Conditions of the agreements
The Company has today decided to enter into an agreement with Digital Health Solutions to extend the payment period for business critical supplier invoices. The invoices from Digital Health Solutions amounts to USD 900,000 in total and will after the agreement be paid as follows: USD 100,000 in August 2024, USD 350,000 in September 2024 and USD 450,000 in January 2025. The compensation to Digital Health Solutions consists of free-of-charge warrants that can be exercised for subscription of new shares in the Company. Furthermore, the Company has entered into an agreement with Q Biotech Corp. to extend the payment period on its invoice of USD 70,000 to be paid during August to November 2024.
Conditions of the Warrants
The board of directors has today, subject to subsequent approval by the Extraordinary General Meeting, resolved on a directed issue of Warrants to Digital Health Solutions. One (1) Warrant entitles the holder to subscribe for one (1) new share in the Company at a subscription price of SEK 0.50, corresponding to a premium of approximately 65 per cent compared to the closing price of the Company’s share on Nasdaq First North Growth Market on 23 August 2024. The subscription period takes place during the period from 17 January 2025 up to and including 30 September 2025. The Warrants are issued free of charge and are not intended to be admitted to trading. All Warrants shall be exercised on a single occasion if the Warrant holder chooses to exercise Warrants for subscription of new shares during the subscription period. A total of 9,500,000 Warrants may be issued in connection with the Directed Issue.
DHS has subscribed for all warrants in the Directed Issue.

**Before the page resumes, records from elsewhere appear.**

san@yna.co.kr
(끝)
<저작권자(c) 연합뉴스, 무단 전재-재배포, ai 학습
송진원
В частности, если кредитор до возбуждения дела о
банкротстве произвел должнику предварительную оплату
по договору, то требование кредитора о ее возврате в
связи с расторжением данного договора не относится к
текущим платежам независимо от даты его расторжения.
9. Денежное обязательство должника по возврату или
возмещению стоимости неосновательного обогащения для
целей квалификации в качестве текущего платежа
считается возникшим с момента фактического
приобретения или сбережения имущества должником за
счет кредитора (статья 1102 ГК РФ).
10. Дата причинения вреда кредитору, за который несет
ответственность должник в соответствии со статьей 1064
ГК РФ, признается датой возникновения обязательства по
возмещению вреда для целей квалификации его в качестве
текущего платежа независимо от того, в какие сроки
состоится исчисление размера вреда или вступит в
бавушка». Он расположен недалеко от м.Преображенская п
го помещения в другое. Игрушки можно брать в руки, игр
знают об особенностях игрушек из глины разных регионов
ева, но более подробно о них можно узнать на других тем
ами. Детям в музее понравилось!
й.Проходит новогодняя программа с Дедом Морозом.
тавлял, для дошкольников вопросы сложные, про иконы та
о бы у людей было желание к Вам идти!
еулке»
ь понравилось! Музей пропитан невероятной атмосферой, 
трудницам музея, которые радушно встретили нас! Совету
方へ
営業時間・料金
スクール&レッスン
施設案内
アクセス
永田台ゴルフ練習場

However, the Directed Issue is conditional upon an extraordinary general meeting of the Company approving the Directed Issue.

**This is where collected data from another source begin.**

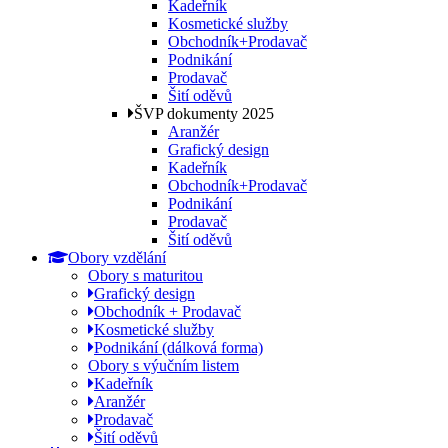
Kadeřník
Kosmetické služby
Obchodník+Prodavač
Podnikání
Prodavač
Šití oděvů
ŠVP dokumenty 2025
Aranžér
Grafický design
Kadeřník
Obchodník+Prodavač
Podnikání
Prodavač
Šití oděvů
Obory vzdělání
Obory s maturitou
Grafický design
Obchodník + Prodavač
Kosmetické služby
Podnikání (dálková forma)
Obory s výučním listem
Kadeřník
Aranžér
Prodavač
Šití oděvů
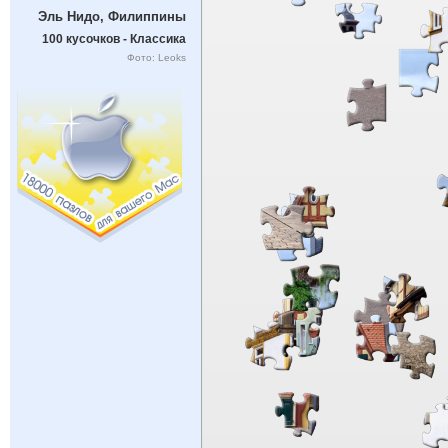
Эль Нидо, Филиппины
100 кусочков - Классика
Фото: Leoks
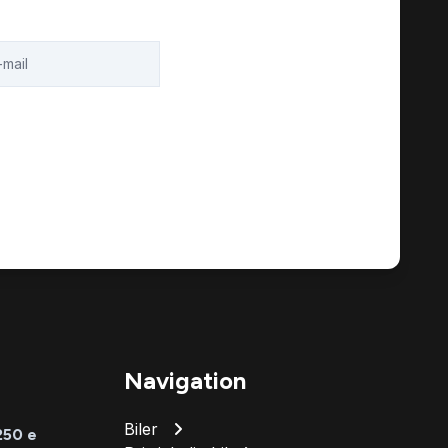
Navigation
Biler
250 e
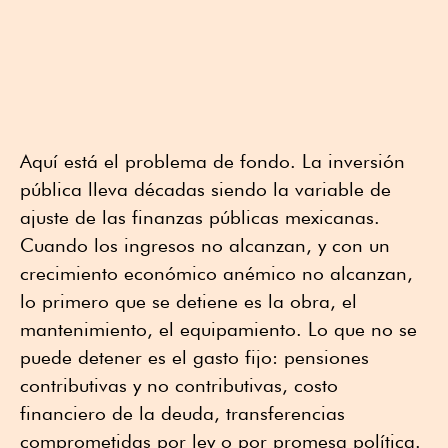
Aquí está el problema de fondo. La inversión
pública lleva décadas siendo la variable de
ajuste de las finanzas públicas mexicanas.
Cuando los ingresos no alcanzan, y con un
crecimiento económico anémico no alcanzan,
lo primero que se detiene es la obra, el
mantenimiento, el equipamiento. Lo que no se
puede detener es el gasto fijo: pensiones
contributivas y no contributivas, costo
financiero de la deuda, transferencias
comprometidas por ley o por promesa política.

The Warrants can provide the Company with a maximum of SEK 4,750,000 before transaction costs in the event that all Warrants are exercised for subscription of new shares in the Company.
The issuance of the Warrants to Digital Health Solutions has been decided in accordance with the agreement regulating the extension of the payment period and constitutes compensation for the extension. The Warrants to Digital Health Solutions are issued free of charge and enable an additional capital contribution to the Company.
Considerations of the board of directors
The Company’s board of directors has, together with its financial advisor, carefully analysed the conditions for a rights issue to raise the necessary capital. The board of directors’ assessment is that the Company, especially taking into account the Company’s existing capital structure, cannot fulfil its capital requirements through a rights issue. The board of directors, together with financial advisors, has assessed that a rights issue would require significant guarantee commitments from a guarantee consortium, which the Company has not been able to obtain.
The purpose of the Directed Issue and the reason for the deviation from the shareholders’ preferential rights is to enable the extension of the payment period for business-critical supplier invoices issued by Digital Health Solutions linked to the Company’s grant-funded RADx® project under the auspices of NIH and to open up the possibility of a broader shareholder base with an international supplier of strategic importance.
The board’s overall assessment is that the reasons for entering into the agreement and carrying out a directed issue of warrants outweigh the reasons that justify the main rule of issuing shares with preferential rights for existing shareholders, and that the Directed Issue is in the interests of the Company and all shareholders.
The subscription price and the other terms and conditions of the Warrants and the issue have been determined through arm’s length negotiations between the Company and Digital Health Solutions. In this connection, the Company has taken into account the prevailing market conditions for raising capital, whereby the terms and conditions are deemed to be market-based.
Shares and share capital
Upon full exercise of the Warrants, the Company’s share capital will increase by a maximum of SEK 133,000.00 to SEK 723,350.712. The number of shares and votes in the Company may increase by a maximum of 9,500,000 to 51,667,908. Upon full exercise, the Warrants will result in a dilution of approximately 18.39 per cent for existing shareholders in relation to the total number of outstanding shares and votes in the Company.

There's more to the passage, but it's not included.